▶ Exercise details
For the records that follow, please set down exactly the lines between the one holding "Browse our premier Melbourne packages below" and the one holding "PARTY PACKAGE BELOW!", inclusive, and only those.

▶ Dataset extract
=====
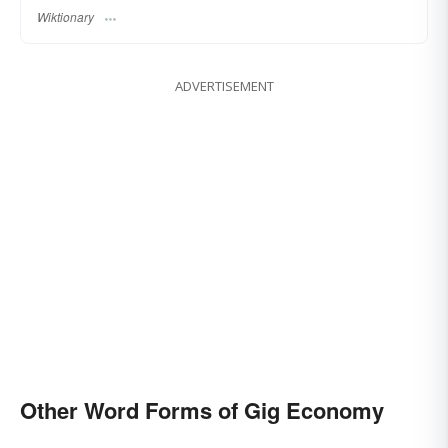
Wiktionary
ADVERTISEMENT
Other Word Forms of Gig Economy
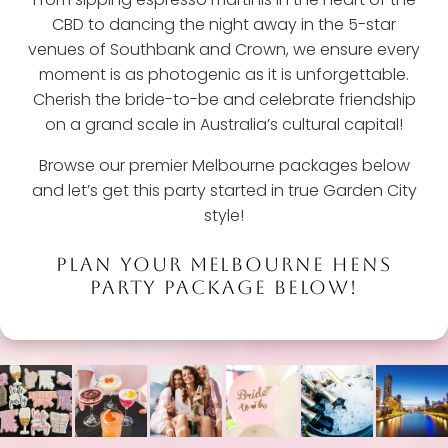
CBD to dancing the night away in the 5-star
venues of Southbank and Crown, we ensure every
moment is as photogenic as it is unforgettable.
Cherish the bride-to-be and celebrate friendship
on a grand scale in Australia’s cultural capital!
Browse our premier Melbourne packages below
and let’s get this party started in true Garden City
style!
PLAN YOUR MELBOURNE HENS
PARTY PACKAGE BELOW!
=====
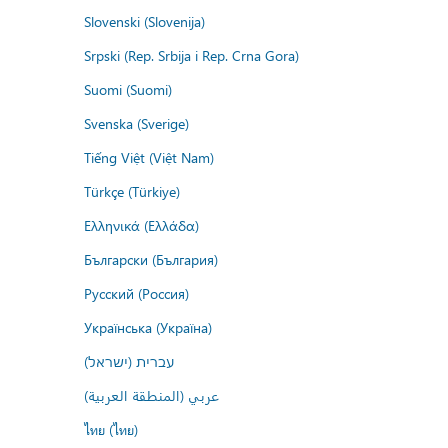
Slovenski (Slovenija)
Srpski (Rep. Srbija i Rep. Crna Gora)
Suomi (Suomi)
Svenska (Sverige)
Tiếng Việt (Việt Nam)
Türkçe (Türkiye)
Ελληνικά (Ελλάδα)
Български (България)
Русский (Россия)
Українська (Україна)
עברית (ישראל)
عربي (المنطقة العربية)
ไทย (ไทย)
=====
▶ Answer box
Browse our premier Melbourne packages below
and let’s get this party started in true Garden City
style!
PLAN YOUR MELBOURNE HENS
PARTY PACKAGE BELOW!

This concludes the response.